Y me ha dado por pensar que ya es suerte, a pesar de lo que rehuyo a la gente, haber encontrado amigos. Tantos amigos. Y qué amigos. Cantidad y calidad. Un privilegio. Allá donde he estado, donde he puesto el huevo un rato, yo, el gruñón, el arisco, el fan número 1 del sofá-manta-peli (manta y peli opcionales) he disfrutado de seres humanos maravillosos a mi alrededor. A todos los veo poco, cada vez menos, culpa de la vida y de mi natural querencia al aislamiento.

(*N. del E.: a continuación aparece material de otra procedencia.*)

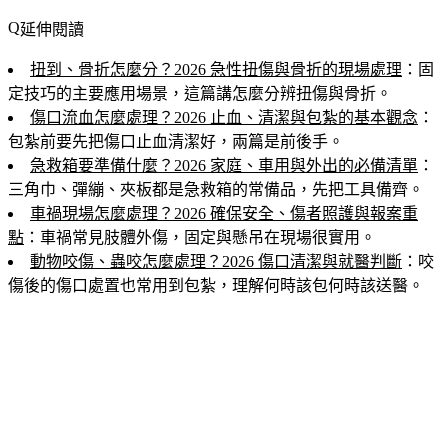
延伸閱讀
扭到、骨折怎麼分？2026 急性扭傷與骨折的現場處理
：固
定技巧的主要應用場景，這篇講怎麼分辨扭傷與骨折。
傷口流血怎麼處理？2026 止血、清潔與包紮的基本觀念
：
包紮前要先把傷口止血清潔好，兩篇是前後手。
急救箱要準備什麼？2026 家庭、車用與外出的必備清單
：
三角巾、彈繃、夾板都是急救箱的常備品，先把工具備齊。
車禍現場怎麼處理？2026 確保安全、傷者照護與報案重
點
：車禍常見肢體外傷，固定與懸吊在現場很實用。
動物咬傷、蟲咬怎麼處理？2026 傷口清潔與就醫判斷
：咬
傷後的傷口處置也常用到包紮，理解何時該包何時該送醫。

Tan poco que tendrían motivos para recordarme solo vagamente. Pero ahí siguen los cabrones. Meses, años, lustros después. Gente excepcional en lo suyo. Más necesarios que el ibuprofeno. Más eficaces también.
Mucha suerte pa'uno solo, ¿no? ¿No será que está petado el mundo de gente buena? No es lo que parece, pero soy científico y estoy acostumbrado a analizar datos y tendencias y darle poca importancia a las apariencias. Algo sabré de esto.
O no. Al fin y al cabo me disfracé de Batman y ya estoy de vuelta en la bat-cueva. Solo. A oscuras. Buscando malos a los que atollinar.